Of course, if the idea is to increase knowledge and the basic materials, the building blocks with which you create “worlds”, then it is of extreme importance to push boundaries, to experience and manipulate new concepts. To drag them around and to shape them in new ways. As any other kind of knowledge it is important to play with it, to give space to chance, and to simply use it to see if something good comes out of it, to understand its usefulness, patterns or rules.
So, like any other form of knowledge, it is very important to experience with the arts. Sometimes people don’t understand why people receive money to make up “stupid contemporary art works” or things that make no sense simply because they don’t value them or don’t recognize their usefulness or even they feel threatened and mocked when some work challenges the values of their society or context. Well, perhaps it’s just something that has to be done. It’s a means to a better end. It’s just like trying out different doses of reagent in a lab.
Sometimes one has to experience really strange things, to push boundaries and to see those effects on themselves and on others so we all acquire this knowledge. This kind of non measurable, non quantifiable and ineffable knowledge, that will play with our emotions, moods and affects and that in the end will make us all richer and wiser.

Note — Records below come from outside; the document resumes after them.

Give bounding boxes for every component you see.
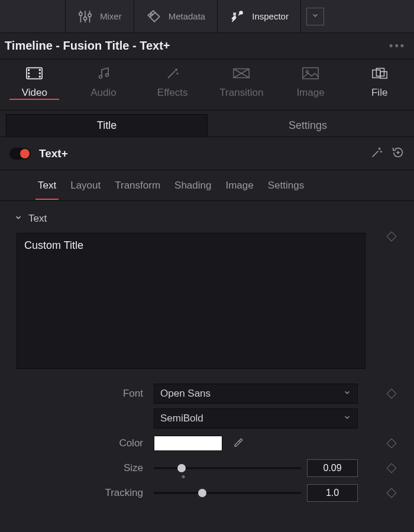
subtab-transform[interactable]: Transform — [115, 171, 160, 200]
transition-icon — [232, 66, 250, 82]
chevron-down-icon — [343, 413, 351, 424]
reset-icon[interactable] — [392, 146, 405, 161]
cat-tab-audio[interactable]: Audio — [69, 59, 138, 99]
image-icon — [302, 66, 319, 82]
subtab-shading[interactable]: Shading — [174, 171, 211, 200]
subtab-image-label: Image — [225, 180, 253, 191]
tools-icon — [229, 9, 245, 24]
svg-rect-18 — [303, 68, 318, 79]
topbar-metadata-label: Metadata — [169, 11, 206, 21]
wand-icon — [164, 66, 182, 82]
svg-point-19 — [306, 70, 309, 73]
chevron-down-icon — [343, 388, 351, 400]
svg-point-14 — [40, 76, 41, 77]
cat-tab-file-label: File — [371, 87, 387, 99]
segtab-settings[interactable]: Settings — [208, 114, 408, 137]
subtab-layout-label: Layout — [70, 180, 101, 191]
font-family-select[interactable]: Open Sans — [154, 384, 358, 404]
font-weight-select[interactable]: SemiBold — [154, 408, 358, 429]
svg-point-3 — [83, 17, 86, 20]
cat-tab-image-label: Image — [296, 87, 324, 99]
section-name: Text+ — [39, 147, 68, 160]
svg-point-12 — [40, 69, 41, 70]
file-icon — [371, 66, 389, 82]
topbar-mixer-label: Mixer — [100, 11, 122, 21]
cat-tab-video-label: Video — [22, 87, 47, 99]
color-label: Color — [11, 437, 147, 449]
svg-point-13 — [40, 73, 41, 74]
size-label: Size — [11, 462, 147, 474]
collapse-text-label: Text — [28, 213, 47, 225]
keyframe-font[interactable] — [380, 390, 403, 397]
svg-point-7 — [239, 11, 243, 15]
font-label: Font — [11, 388, 147, 400]
subtab-settings-label: Settings — [268, 180, 304, 191]
svg-point-10 — [28, 73, 30, 74]
subtab-layout[interactable]: Layout — [70, 171, 101, 200]
topbar-metadata[interactable]: Metadata — [134, 0, 218, 33]
svg-point-1 — [79, 12, 82, 15]
cat-tab-video[interactable]: Video — [0, 59, 69, 99]
font-family-value: Open Sans — [160, 388, 211, 400]
svg-point-5 — [88, 14, 91, 17]
cat-tab-transition-label: Transition — [219, 87, 263, 99]
size-value[interactable]: 0.09 — [307, 459, 358, 477]
keyframe-color[interactable] — [380, 440, 403, 447]
collapse-text-group[interactable]: Text — [14, 213, 403, 225]
cat-tab-image[interactable]: Image — [276, 59, 345, 99]
segtab-settings-label: Settings — [289, 119, 327, 132]
subtab-shading-label: Shading — [174, 180, 211, 191]
cat-tab-audio-label: Audio — [90, 87, 116, 99]
keyframe-text[interactable] — [380, 233, 403, 240]
more-menu[interactable]: ••• — [389, 40, 406, 52]
page-title: Timeline - Fusion Title - Text+ — [5, 39, 170, 53]
subtab-settings[interactable]: Settings — [268, 171, 304, 200]
tag-icon — [146, 9, 161, 24]
keyframe-size[interactable] — [380, 465, 403, 472]
keyframe-tracking[interactable] — [380, 489, 403, 497]
segtab-title-label: Title — [97, 119, 117, 132]
cat-tab-effects[interactable]: Effects — [138, 59, 207, 99]
svg-point-11 — [28, 76, 30, 77]
color-swatch[interactable] — [154, 436, 222, 451]
section-enable-toggle[interactable] — [9, 148, 31, 160]
svg-point-15 — [99, 76, 102, 79]
chevron-down-icon — [311, 11, 319, 21]
subtab-text-label: Text — [38, 180, 56, 191]
mixer-icon — [77, 9, 93, 24]
tracking-value[interactable]: 1.0 — [307, 484, 358, 502]
cat-tab-effects-label: Effects — [157, 87, 188, 99]
svg-point-16 — [106, 74, 109, 77]
magic-wand-icon[interactable] — [370, 146, 383, 161]
svg-rect-22 — [380, 72, 387, 78]
video-icon — [25, 66, 43, 82]
font-weight-value: SemiBold — [160, 413, 203, 424]
topbar-dropdown[interactable] — [300, 0, 330, 33]
topbar-inspector[interactable]: Inspector — [217, 0, 300, 33]
eyedropper-icon[interactable] — [233, 437, 244, 450]
size-slider[interactable] — [154, 462, 301, 474]
subtab-text[interactable]: Text — [38, 171, 56, 200]
subtab-transform-label: Transform — [115, 180, 160, 191]
segtab-title[interactable]: Title — [6, 114, 208, 137]
topbar-inspector-label: Inspector — [252, 11, 289, 21]
chevron-down-icon — [14, 213, 22, 225]
topbar-mixer[interactable]: Mixer — [65, 0, 134, 33]
cat-tab-transition[interactable]: Transition — [207, 59, 276, 99]
tracking-label: Tracking — [11, 487, 147, 499]
svg-point-9 — [28, 69, 30, 70]
text-content-input[interactable] — [17, 233, 366, 369]
cat-tab-file[interactable]: File — [345, 59, 414, 99]
subtab-image[interactable]: Image — [225, 171, 253, 200]
music-icon — [95, 66, 112, 82]
tracking-slider[interactable] — [154, 487, 301, 499]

Finally, even if you recognize that there is, in fact, some kind of knowledge associated with the arts, with the mere aesthetic experience, you still might not recognize its boundaries or its practical application given that you feel that it cannot be “mixed” with the “traditional symbolic knowledge” and notations one uses in maths or biology for instance. Therefore you could still question its utility in a pragmatic world.
If you are thinking this way, then you are thinking of yourself as a brain living in a void. For as much as you may understand neurobiology right now we are limited and do not understand all the processes of the brain, consciousness and the flow of life in general. The mere existence of experiences that we cannot express in language tells a lot about our own limitations. And again, our mind does not exist without a body, neither without emotions, moods and affects. So, if there is knowledge associated with the way we interact and empathize with others in general, and that affects and shape us as human beings, and more, interferes constantly in our daily lives with our activities in general, it has to mean something. We may not know exactly how, or how to deal with it exactly, but that doesn’t mean it’s not useful or valuable. On the contrary, it just means we are ignorant towards it, and therefore should explore it further to learn to take the best out of it.